Summary of the objectives
In many ways the information technologies of big data analysis brings dramatic change in the cost reduction or in the new products and the service offerings in the context. Same as the traditional analytics, it can support the decisions that are in the business decisions (Ali, et al. 2022). By using big data analysis it is possible to achieve a variety of objectives in the process but it is necessary to focus on the report goal in the first place. In the era the big data analysis created many substantial opportunities that are of customer demands for developing the aligned the products. The firms can develop the products that are directly connected to the consumers, it provides an increase in the consumer value and it decreases the risks that are associated when a new product is launched. The firms can also be identified through the data mining process. The primary seeking of the cost reduction in big data analysis makes it conscious of how the computer system is crunching the data.
Figure 1: Sample database connector
(Source: Self-Created)
The terabyte storage for the structured data are of cheap cost that are mostly delivered through the big data analysis technologies such as the Hadoop framework that are specially built for implementing the large amount of the data in the process. Including the hardware as well as the software and other types of expenses (Azeroual, and Fabre 2021). This process is less than the other types of data management systems. These comparisons are not fair for the process to implement a Hadoop cluster and all the related tools. The big data analysis makes the idea possible to gain the complete answers because the user has more information. With more completed answers there is a chance to have more confidence in the data sets that simplifies into solving the problems and tackling it better. Big data tends to open new opportunities and new business models in the process. There are three key sections in the works of big data analysis that are integrated, managed and analyzed. In the integrate part the big data from different sources and the applications. The traditional integration in the data as well as the mechanisms that extract, load and to transform are not generally up to the tasks. It required new types of strategies and also technologies for analyzing the data sets at the terabyte even in the pet byte scales (Babar, et al. 2019). In the management section the big data analysis requires the storage; the data can be stored in any form and bring the important requirements and the necessary engine process. The analyze part signifies the investment in big data analysis; it pays off when the data analyzes and acts accordingly. It builds the data models that are in machine learning and in artificial intelligence and puts the data sets to work.
Here, the analysis is done as per the idea and understanding accordingly due to the unavailability of proper resources or articles. The implementation of the SQL database connector is done to show the course of objectives that shows the big data analytics as per the proceeded software. There is a simple analytical case that connects the above objective phases that are already implemented and added in the report. The connection to Big data HIVE (Hadoop) with SQL big data parameters are not possible in technical cases due to some errors in the coding parameters and setting up of Sqoop handles.

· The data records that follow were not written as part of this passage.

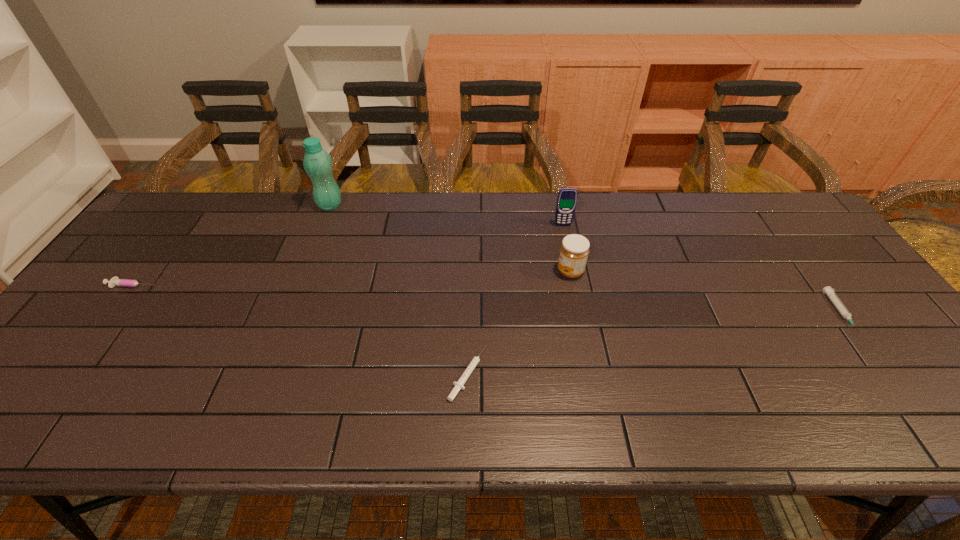 Find the location of a particular element. Image resolution: width=960 pixels, height=540 pixels. vacant space that's between the fifth nearest object and the leftmost object is located at coordinates (348, 255).

This screenshot has height=540, width=960. I want to click on vacant area that lies between the third tallest object and the second object from left to right, so click(x=450, y=238).

At what (x,y) coordinates should I click in order to perform the action: click on free space between the leftmost syringe and the second farthest object. Please return your answer as a coordinate pair (x, y). Looking at the image, I should click on (348, 255).

Find the location of `free area in between the second syringe from right to left and the jam`. free area in between the second syringe from right to left and the jam is located at coordinates (519, 322).

The width and height of the screenshot is (960, 540). I want to click on empty location between the second tallest object and the fifth object from right to left, so click(x=446, y=215).

You are a GUI agent. You are given a task and a screenshot of the screen. Output one action in this format:
    pyautogui.click(x=<x>, y=<y>)
    Task: Click on the vacant region between the fifth nearest object and the rightmost object
    This screenshot has width=960, height=540.
    Given the screenshot: What is the action you would take?
    pyautogui.click(x=702, y=269)

Identify the location of unoccupied position between the jam and the rightmost syringe. (706, 292).

The height and width of the screenshot is (540, 960). What are the coordinates of `vacant area between the jam and the fifth object from right to left` in the screenshot? It's located at (450, 238).

Locate an element on the screen. Image resolution: width=960 pixels, height=540 pixels. vacant space that's between the rightmost syringe and the fifth nearest object is located at coordinates (702, 269).

Locate which object ranks in proximity to the third object from left to right. Please provide its 2D coordinates. Your answer should be formatted as a tuple, i.e. [(x, y)], where the tuple contains the x and y coordinates of a point satisfying the conditions above.

[(574, 250)] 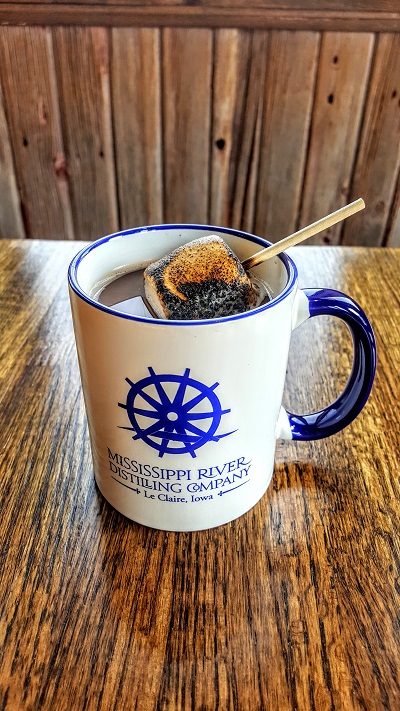 Identify the location of table. Image resolution: width=400 pixels, height=711 pixels. (236, 643). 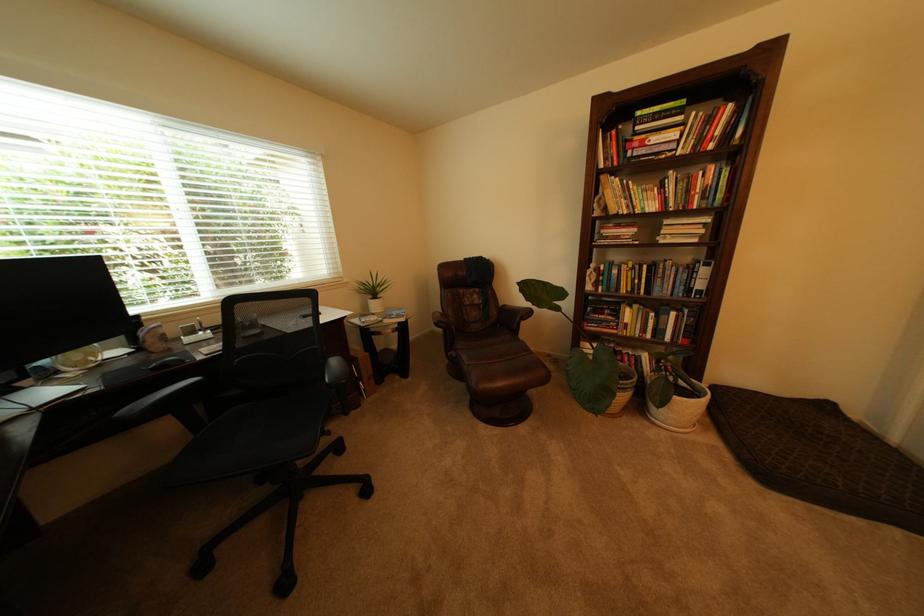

To easily link the two systems, Hadoop Distributed File System (HDFS) is connected to and migrated to SQL Hadoop through Hive. Hive must be set up to cooperate with HDFS in order to facilitate data integration between the two systems. The objective is to move data efficiently and with data integrity from HDFS to SQL Hadoop. Hive's effective data management and organization techniques allow for the best possible data retrieval and storage. Hive's SQL-like interface may be used to process and analyze data while utilizing sophisticated queries and transformations. Techniques for performance optimization guarantee effective resource use and query execution.
By achieving these goals, organizations can take advantage of HDFS and SQL Hadoop's advantages, facilitating thorough large data processing and informed decision-making. Hive is used to transport records from HDFS to SQL Hadoop during the migration procedure. To do this, the information must be in use out of HDFS and transformed into a format that works with Hive's SQL-based data model. In order to preserve the correctness and reliability of the migrated data, it is important to ensure data truthfulness throughout the adaptation process.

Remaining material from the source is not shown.